> Items listed in a dataset:
[Start of section]

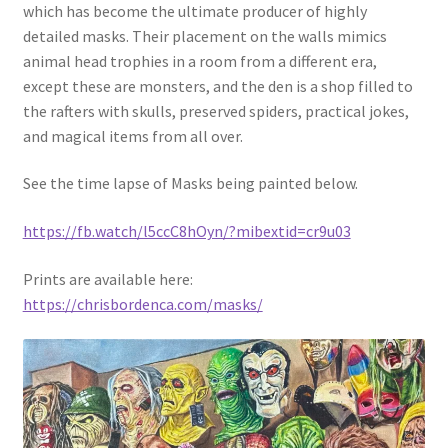
which has become the ultimate producer of highly
detailed masks. Their placement on the walls mimics
animal head trophies in a room from a different era,
except these are monsters, and the den is a shop filled to
the rafters with skulls, preserved spiders, practical jokes,
and magical items from all over.
See the time lapse of Masks being painted below.
https://fb.watch/l5ccC8hOyn/?mibextid=cr9u03
Prints are available here:
https://chrisbordenca.com/masks/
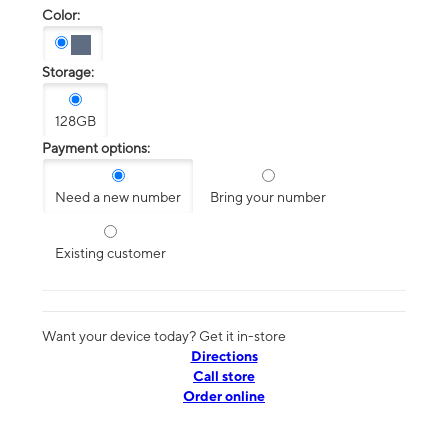
Color:
Storage:
128GB
Payment options:
Need a new number
Bring your number
Existing customer
Want your device today? Get it in-store
Directions
Call store
Order online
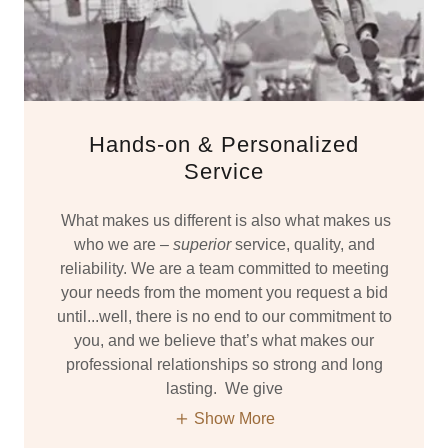
Hands-on & Personalized
Service
What makes us different is also what makes us
who we are –
superior
service, quality, and
reliability. We are a team committed to meeting
your needs from the moment you request a bid
until...well, there is no end to our commitment to
you, and we believe that’s what makes our
professional relationships so strong and long
lasting. We give
Show More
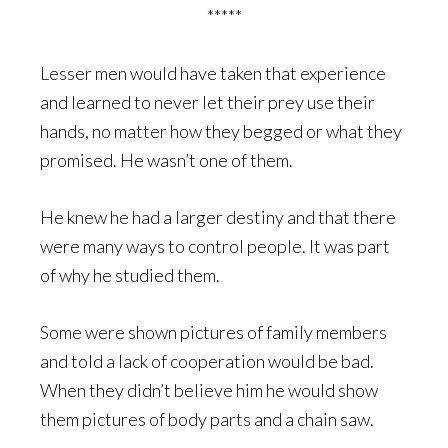
*****
Lesser men would have taken that experience
and learned to never let their prey use their
hands, no matter how they begged or what they
promised. He wasn’t one of them.
He knew he had a larger destiny and that there
were many ways to control people. It was part
of why he studied them.
Some were shown pictures of family members
and told a lack of cooperation would be bad.
When they didn’t believe him he would show
them pictures of body parts and a chain saw.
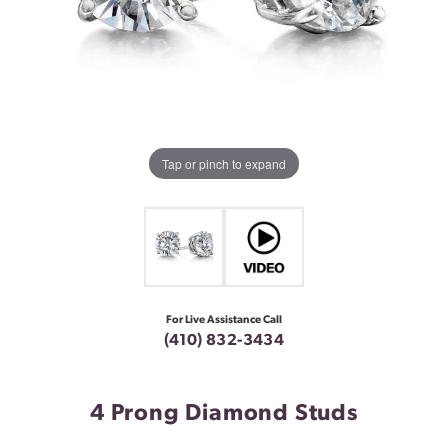
Tap or pinch to expand
For Live Assistance Call
(410) 832-3434
4 Prong Diamond Studs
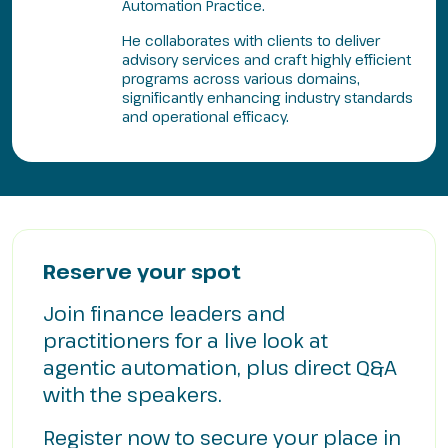
Automation Practice.
He collaborates with clients to deliver
advisory services and craft highly efficient
programs across various domains,
significantly enhancing industry standards
and operational efficacy.
Reserve your spot
Join finance leaders and
practitioners for a live look at
agentic automation, plus direct Q&A
with the speakers.
Register now to secure your place in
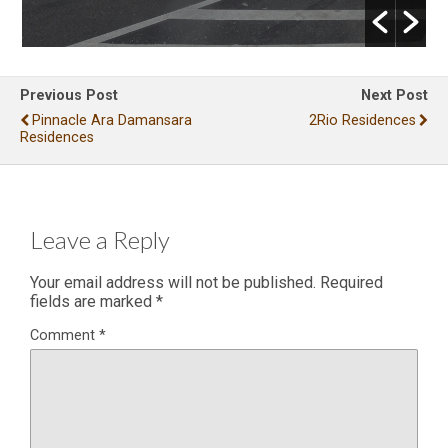
Previous Post
Next Post
Pinnacle Ara Damansara
2Rio Residences
Residences
Leave a Reply
Your email address will not be published.
Required
fields are marked
*
Comment
*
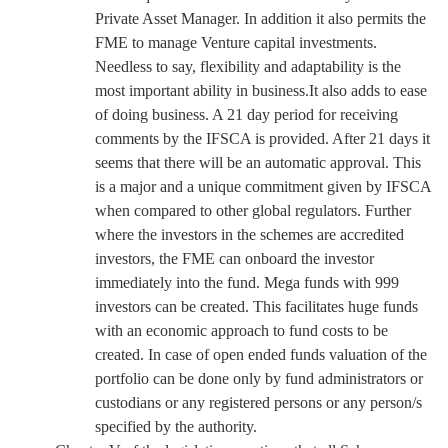
Private Asset Manager. In addition it also permits the
FME to manage Venture capital investments.
Needless to say, flexibility and adaptability is the
most important ability in business.It also adds to ease
of doing business. A 21 day period for receiving
comments by the IFSCA is provided. After 21 days it
seems that there will be an automatic approval. This
is a major and a unique commitment given by IFSCA
when compared to other global regulators. Further
where the investors in the schemes are accredited
investors, the FME can onboard the investor
immediately into the fund. Mega funds with 999
investors can be created. This facilitates huge funds
with an economic approach to fund costs to be
created. In case of open ended funds valuation of the
portfolio can be done only by fund administrators or
custodians or any registered persons or any person/s
specified by the authority.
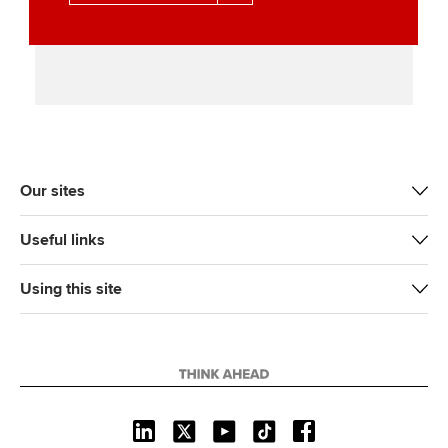
Our sites
Useful links
Using this site
L
X
Y
T
F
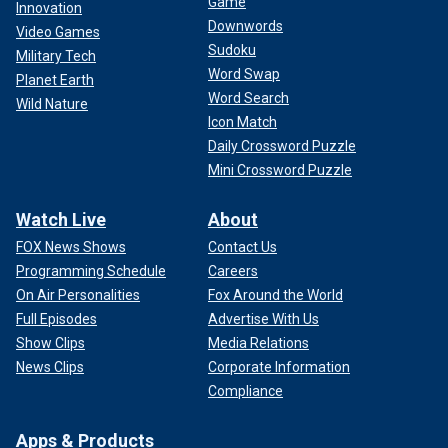
Game
Innovation
Downwords
Video Games
Sudoku
Military Tech
Word Swap
Planet Earth
Word Search
Wild Nature
Icon Match
Daily Crossword Puzzle
Mini Crossword Puzzle
Watch Live
About
FOX News Shows
Contact Us
Programming Schedule
Careers
On Air Personalities
Fox Around the World
Full Episodes
Advertise With Us
Show Clips
Media Relations
News Clips
Corporate Information
Compliance
Apps & Products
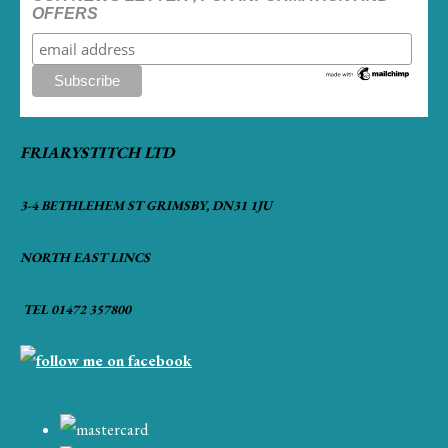
OFFERS
FRIARYSTITCH LTD
3-4 BETHLEHEM ST GRIMSBY, DN31 1JU
NORTH EAST LINCS
TEL 01472 357800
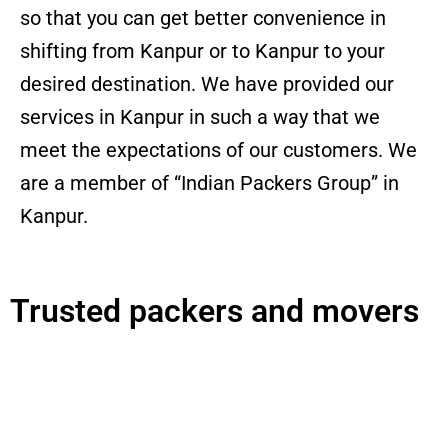
so that you can get better convenience in
shifting from Kanpur or to Kanpur to your
desired destination. We have provided our
services in Kanpur in such a way that we
meet the expectations of our customers. We
are a member of “Indian Packers Group” in
Kanpur.
Trusted packers and movers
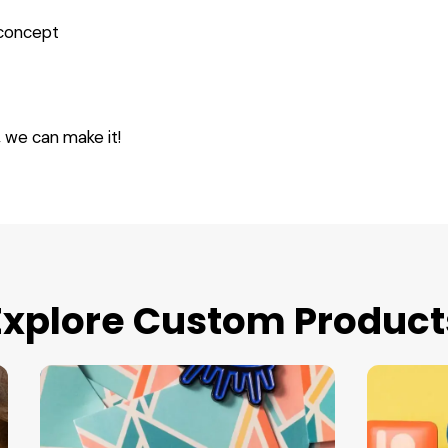
 concept
, we can make it!
Explore Custom Product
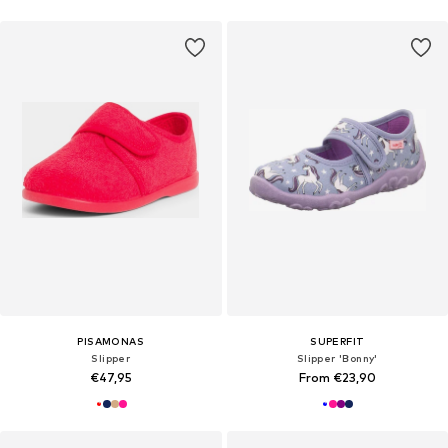
PISAMONAS
SUPERFIT
Slipper
Slipper 'Bonny'
€47,95
From €23,90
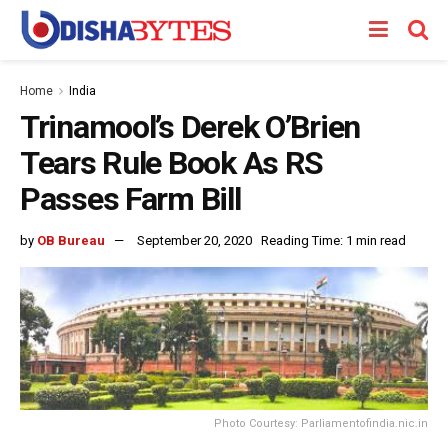
Home
India
Trinamool’s Derek O’Brien
Tears Rule Book As RS
Passes Farm Bill
by
OB Bureau
September 20, 2020
Reading Time: 1 min read
Photo Courtesy: Parliamentofindia.nic.in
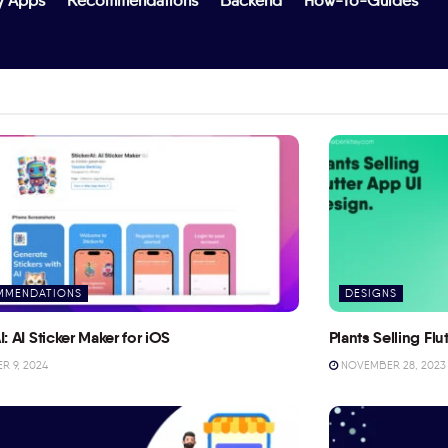
y Apps
Recommendations
Backend
How-To-Guides
MMENDATIONS
DESIGNS
I: AI Sticker Maker for iOS
Plants Selling Fl
 9, 2024
NOVEMBER 28, 2023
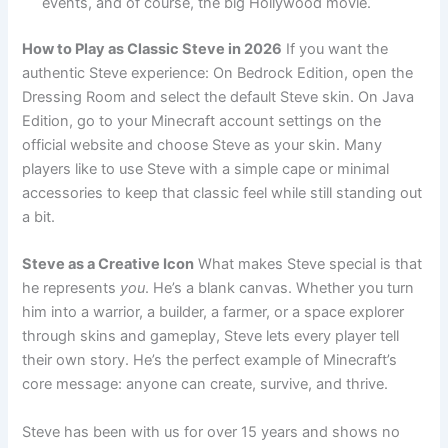
events, and of course, the big Hollywood movie.
How to Play as Classic Steve in 2026
If you want the
authentic Steve experience: On Bedrock Edition, open the
Dressing Room and select the default Steve skin. On Java
Edition, go to your Minecraft account settings on the
official website and choose Steve as your skin. Many
players like to use Steve with a simple cape or minimal
accessories to keep that classic feel while still standing out
a bit.
Steve as a Creative Icon
What makes Steve special is that
he represents
you
. He’s a blank canvas. Whether you turn
him into a warrior, a builder, a farmer, or a space explorer
through skins and gameplay, Steve lets every player tell
their own story. He’s the perfect example of Minecraft’s
core message: anyone can create, survive, and thrive.
Steve has been with us for over 15 years and shows no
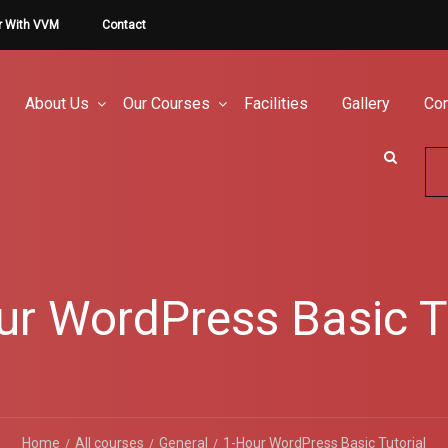
r With VVM
Contact
About Us
Our Courses
Facilities
Gallery
Con
ur WordPress Basic Tu
Home
All courses
General
1-Hour WordPress Basic Tutorial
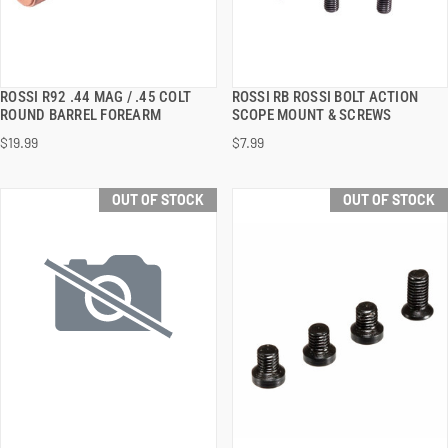
ROSSI R92 .44 MAG / .45 COLT
ROSSI RB ROSSI BOLT ACTION
QUICK VIEW
QUICK VIEW
ROUND BARREL FOREARM
SCOPE MOUNT & SCREWS
$19.99
$7.99
OUT OF STOCK
OUT OF STOCK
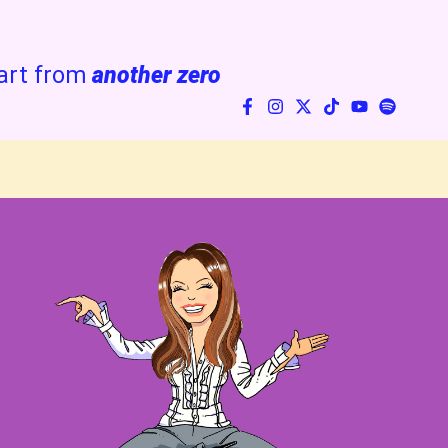
art from
another zero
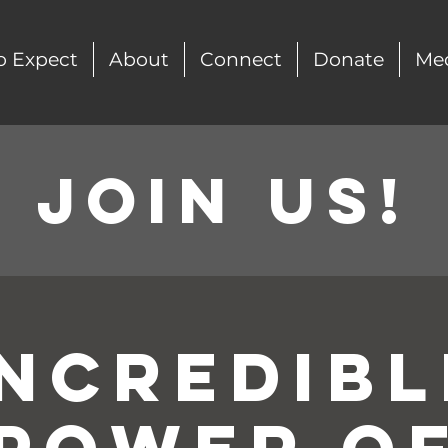
o Expect
About
Connect
Donate
Me
Join Us!
Incredibl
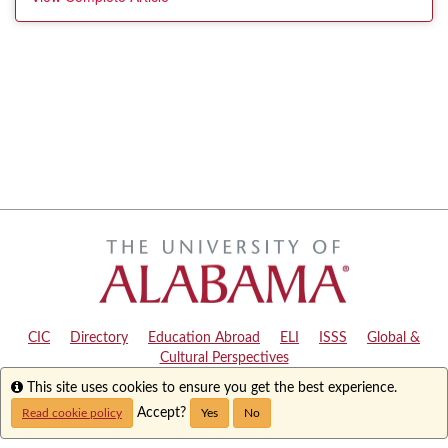
CIC
|
Directory
|
Education Abroad
|
ELI
|
ISSS
|
Global &
Cultural Perspectives
Info
This site uses cookies to ensure you get the best experience.
Copyright © 2024
The University of Alabama
|
Disclaimer
|
Privacy
|
Accessibility
Accept?
Read cookie policy
Yes
No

[End of section]

Where does the word "Minecraft" occur in the data? Copy every line that has it.

> REPLY:
Edition, go to your Minecraft account settings on the
their own story. He’s the perfect example of Minecraft’s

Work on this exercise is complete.